Here is a research that is done at Lucent Technologies:
Instead of switching from optical wave to an electrical charge they use optical repeaters with mirrors and optical amplifiers.
"The DWDM-ready GigaChannel has been demonstrated over 40 kilometers of standard single-mode fiber using WaveStar MetroPoint and also over Lucent's flagship long-reach product, the Wavestar OLS 400G, using multiple 80-kilometer fiber spans with online erbium-doped optical amplifiers and dispersion compensation."
However it's only 10GB/s. Maybe they'll learn to do better than that.
"The experimental GigaChannel Ethernet multiplexer combines up to eight independent gigabit Ethernet signals into a single 10 Gb/s signal stream, enabling switches, routers and servers to connect at 10 Gb/s in native Ethernet format without the need for protocol conversion. The prototype complies with today's IEEE Gigabit Ethernet standard."
You can't handle the truth.
IO performance has always been a problem with PC's. We've had PC's around for how long... and all we have to show for it is AGP 4X????
While CPU horsepower has been following Moore's law pretty well, the PC world has lagged behind in terms of bus bandwidth. "100GB/sec" peripherals are useless when your bus runs at 133Mhz.
Let's start pushing chipset and memory manufacturers to start putting out faster busses and memory subsystems, and then PC's will finally begin to approach supercomputer-level performance.
________________________________
Terabit and faster networking isn't totally cutting edge anymore.
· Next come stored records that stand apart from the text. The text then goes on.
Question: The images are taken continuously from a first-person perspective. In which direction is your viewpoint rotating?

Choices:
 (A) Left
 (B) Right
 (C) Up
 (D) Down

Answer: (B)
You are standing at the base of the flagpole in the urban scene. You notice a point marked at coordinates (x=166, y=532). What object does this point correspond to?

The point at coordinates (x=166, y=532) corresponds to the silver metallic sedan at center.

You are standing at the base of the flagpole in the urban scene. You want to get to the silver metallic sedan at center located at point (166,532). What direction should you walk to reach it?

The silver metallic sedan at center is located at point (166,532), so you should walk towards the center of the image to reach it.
Lucent is talking about sending many terabits per second over a single fiber.
What is interesting is the ability to process packets at that speed. This chip is critical in converting that optical stream into an electronic stream. The other part is a CPU or multi-CPU architecture to process the data. I'm sure Cisco is very interested in this.
So with Lucent figuring out how to send multiple terabits per second over a single fiber, this company able to convert those signals into electronic form, and hopefully soon Cisco being able to process and route data at those speeds, we'll soon be able to forget about bandwidth issues on the Internet. Or to be more precise, the bandwidth issues will become almost entirely limited to the link between consumers and their ISPs.